In the entries below, find the line with "INSCREVA-SE" and the line with "Москва, Дмитровское шоссе, дом", then retype both and everything between them exactly. Do not copy the pictures.

___ Supplied records ___

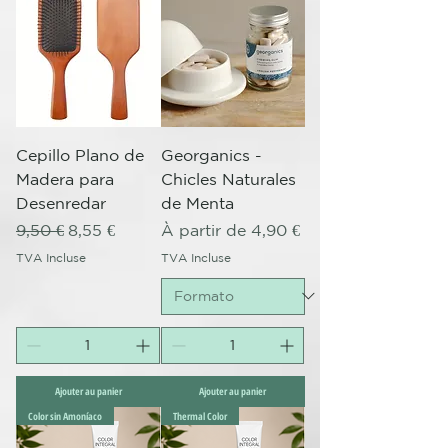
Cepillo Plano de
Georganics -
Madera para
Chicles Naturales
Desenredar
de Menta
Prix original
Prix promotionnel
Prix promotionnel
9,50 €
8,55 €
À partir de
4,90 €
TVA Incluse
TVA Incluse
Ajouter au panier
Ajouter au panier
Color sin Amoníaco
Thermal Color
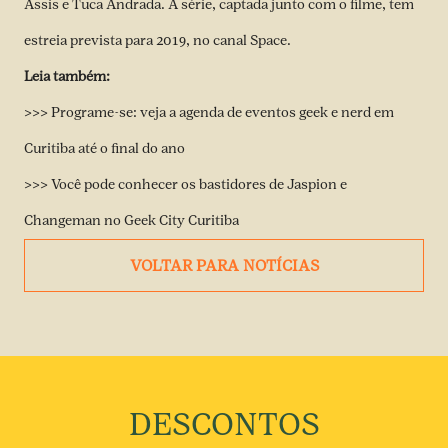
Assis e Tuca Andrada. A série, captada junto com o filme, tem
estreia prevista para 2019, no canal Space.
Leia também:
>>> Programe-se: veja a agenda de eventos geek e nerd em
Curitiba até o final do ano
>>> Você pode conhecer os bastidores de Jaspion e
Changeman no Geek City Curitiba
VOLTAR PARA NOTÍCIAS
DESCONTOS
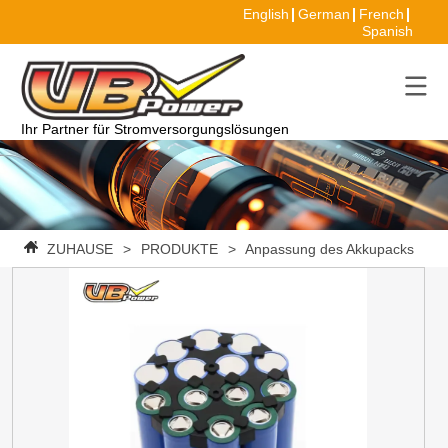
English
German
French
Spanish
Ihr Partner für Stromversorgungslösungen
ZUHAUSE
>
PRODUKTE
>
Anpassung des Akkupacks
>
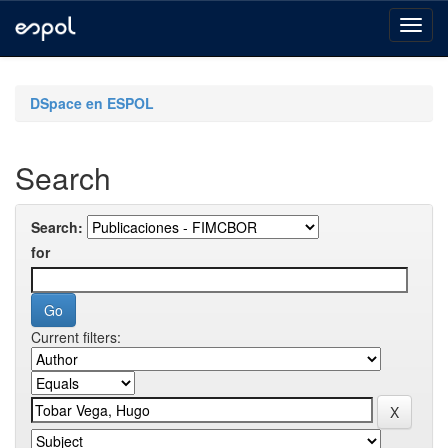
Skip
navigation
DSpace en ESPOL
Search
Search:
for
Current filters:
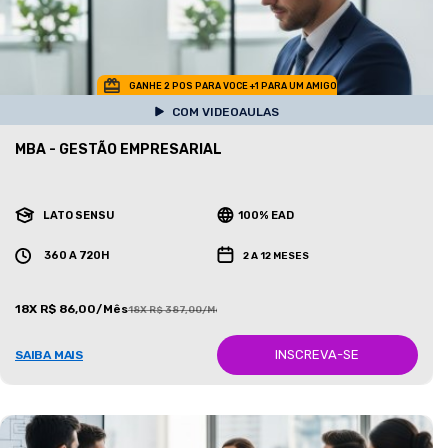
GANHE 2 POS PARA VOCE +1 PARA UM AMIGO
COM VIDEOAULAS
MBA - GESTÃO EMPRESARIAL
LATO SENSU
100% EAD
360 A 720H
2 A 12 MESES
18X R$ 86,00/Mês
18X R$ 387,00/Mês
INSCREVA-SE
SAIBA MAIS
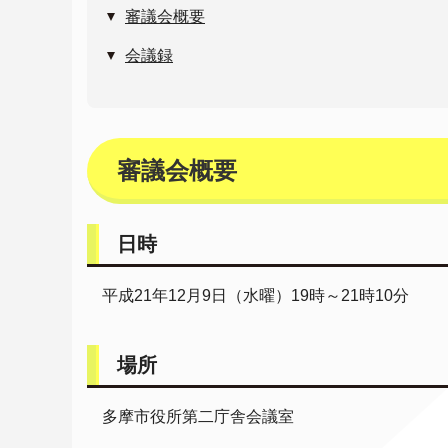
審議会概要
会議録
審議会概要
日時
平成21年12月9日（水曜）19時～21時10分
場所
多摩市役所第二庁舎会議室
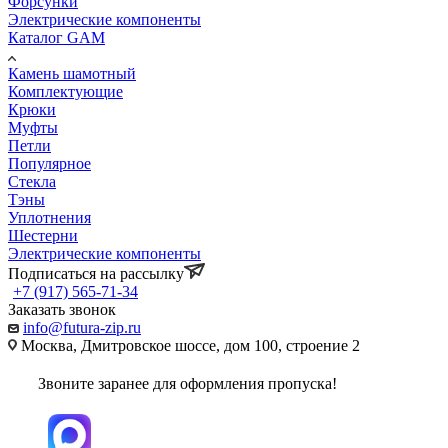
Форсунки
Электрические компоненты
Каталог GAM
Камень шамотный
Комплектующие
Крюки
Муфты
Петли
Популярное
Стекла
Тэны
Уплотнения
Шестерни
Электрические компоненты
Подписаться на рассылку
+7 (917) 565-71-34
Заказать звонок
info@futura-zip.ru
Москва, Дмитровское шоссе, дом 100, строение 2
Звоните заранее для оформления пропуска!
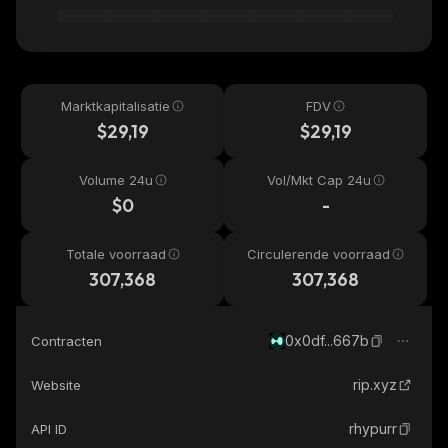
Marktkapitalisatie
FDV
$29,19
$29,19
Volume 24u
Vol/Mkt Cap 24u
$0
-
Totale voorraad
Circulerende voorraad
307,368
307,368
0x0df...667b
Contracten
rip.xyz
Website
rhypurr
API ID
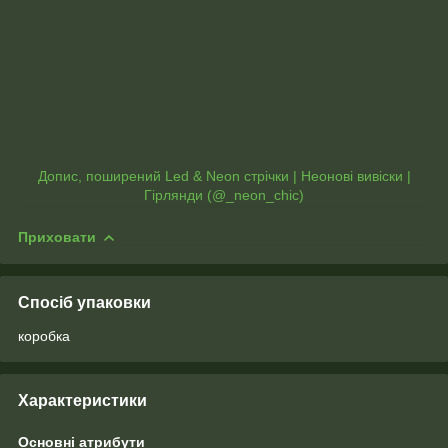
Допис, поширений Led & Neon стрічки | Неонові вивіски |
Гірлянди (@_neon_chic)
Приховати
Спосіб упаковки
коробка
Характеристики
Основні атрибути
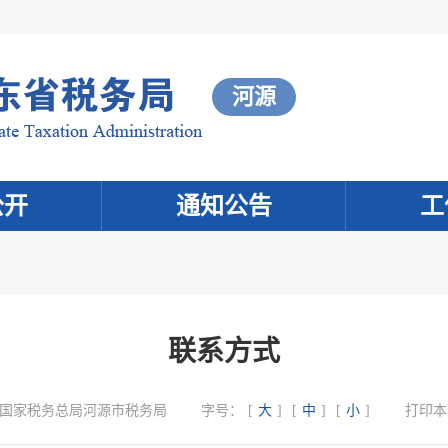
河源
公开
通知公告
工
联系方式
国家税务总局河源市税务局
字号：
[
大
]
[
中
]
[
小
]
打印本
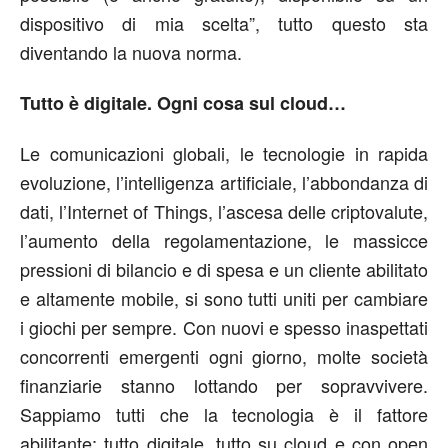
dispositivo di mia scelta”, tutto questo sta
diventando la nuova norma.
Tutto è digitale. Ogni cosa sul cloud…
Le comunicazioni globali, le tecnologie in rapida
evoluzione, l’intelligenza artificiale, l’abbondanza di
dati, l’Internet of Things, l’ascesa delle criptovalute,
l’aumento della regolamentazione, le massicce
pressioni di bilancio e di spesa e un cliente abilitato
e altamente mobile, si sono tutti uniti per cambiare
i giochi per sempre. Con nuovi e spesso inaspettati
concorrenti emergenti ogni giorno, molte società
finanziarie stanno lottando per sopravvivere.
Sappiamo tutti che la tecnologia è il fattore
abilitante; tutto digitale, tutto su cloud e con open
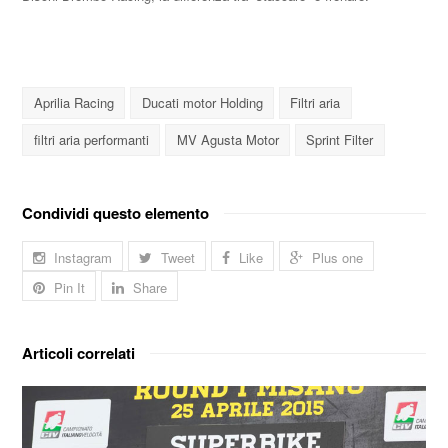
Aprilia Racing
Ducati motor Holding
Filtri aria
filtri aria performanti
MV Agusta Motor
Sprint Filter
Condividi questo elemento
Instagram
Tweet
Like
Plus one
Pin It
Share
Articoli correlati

___
___ Supplied records ___

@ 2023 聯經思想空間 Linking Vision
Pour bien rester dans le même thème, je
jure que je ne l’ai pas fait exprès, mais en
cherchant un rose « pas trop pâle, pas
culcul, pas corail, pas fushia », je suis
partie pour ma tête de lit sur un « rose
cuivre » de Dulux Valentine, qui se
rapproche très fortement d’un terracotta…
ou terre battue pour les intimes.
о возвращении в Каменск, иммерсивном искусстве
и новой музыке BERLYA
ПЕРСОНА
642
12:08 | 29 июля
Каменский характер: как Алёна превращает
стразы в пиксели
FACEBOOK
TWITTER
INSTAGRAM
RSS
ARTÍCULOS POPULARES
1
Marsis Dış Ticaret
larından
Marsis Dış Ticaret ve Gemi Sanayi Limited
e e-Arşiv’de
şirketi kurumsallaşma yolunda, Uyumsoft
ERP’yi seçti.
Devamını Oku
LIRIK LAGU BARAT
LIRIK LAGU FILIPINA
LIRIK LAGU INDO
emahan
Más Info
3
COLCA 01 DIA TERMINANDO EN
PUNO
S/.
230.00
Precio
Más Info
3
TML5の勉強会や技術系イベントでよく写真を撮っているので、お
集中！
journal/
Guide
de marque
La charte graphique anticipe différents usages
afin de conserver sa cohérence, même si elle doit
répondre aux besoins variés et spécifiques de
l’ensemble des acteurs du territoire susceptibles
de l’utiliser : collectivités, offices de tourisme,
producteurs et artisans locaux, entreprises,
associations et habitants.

___

Task response:
INSCREVA-SE
SAIBA MAIS
審議会概要
会議録
審議会概要
日時
平成21年12月9日（水曜）19時～21時10分
場所
多摩市役所第二庁舎会議室
Форсунки
Электрические компоненты
Каталог GAM
Камень шамотный
Комплектующие
Крюки
Муфты
Петли
Популярное
Стекла
Тэны
Уплотнения
Шестерни
Электрические компоненты
Подписаться на рассылку
+7 (917) 565-71-34
Заказать звонок
info@futura-zip.ru
Москва, Дмитровское шоссе, дом 100, строение 2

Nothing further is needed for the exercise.